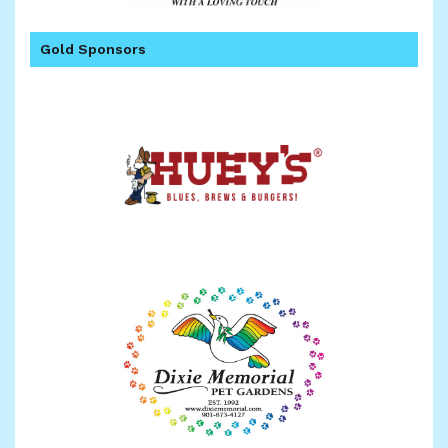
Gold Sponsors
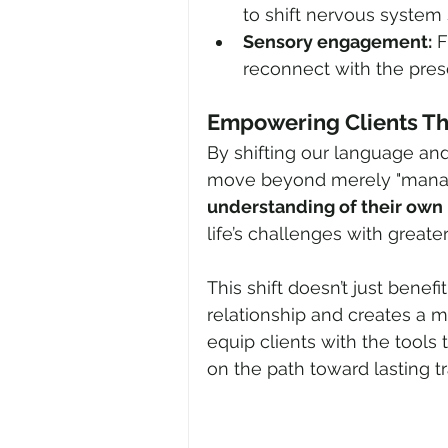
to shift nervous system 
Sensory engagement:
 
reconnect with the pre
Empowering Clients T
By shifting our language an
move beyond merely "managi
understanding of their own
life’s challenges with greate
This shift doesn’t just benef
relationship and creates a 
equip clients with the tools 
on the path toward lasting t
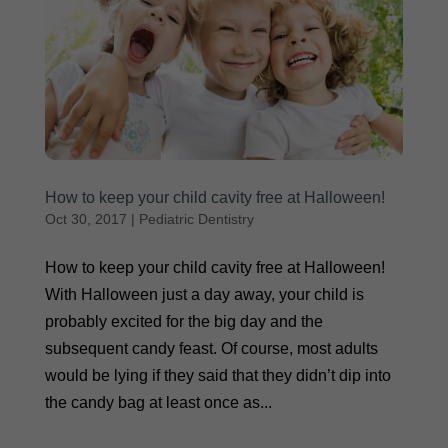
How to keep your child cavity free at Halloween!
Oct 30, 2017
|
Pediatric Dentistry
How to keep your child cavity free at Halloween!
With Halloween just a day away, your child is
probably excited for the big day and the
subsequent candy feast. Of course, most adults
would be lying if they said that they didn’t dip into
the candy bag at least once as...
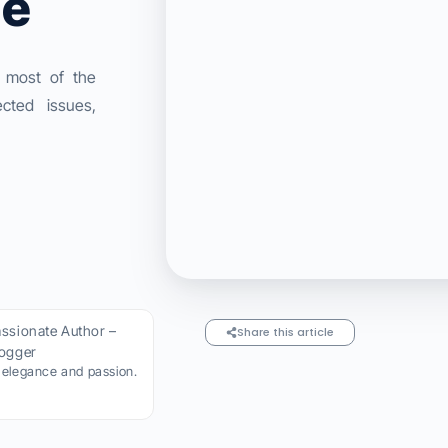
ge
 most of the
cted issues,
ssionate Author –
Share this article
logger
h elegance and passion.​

#### What you should do
Pictures aside, retype all of the entries word for word.

#### Result of this exercise
Gold Sponsors
to shift nervous system 
Sensory engagement:
 
reconnect with the pre
Empowering Clients T
By shifting our language an
move beyond merely "managi
understanding of their own
life’s challenges with greate
This shift doesn’t just benef
relationship and creates a 
equip clients with the tools 
on the path toward lasting t
How to keep your child cavity free at Halloween!
Oct 30, 2017
|
Pediatric Dentistry
How to keep your child cavity free at Halloween!
With Halloween just a day away, your child is
probably excited for the big day and the
subsequent candy feast. Of course, most adults
would be lying if they said that they didn’t dip into
the candy bag at least once as...
ge
 most of the
cted issues,
ssionate Author –
Share this article
logger
h elegance and passion.​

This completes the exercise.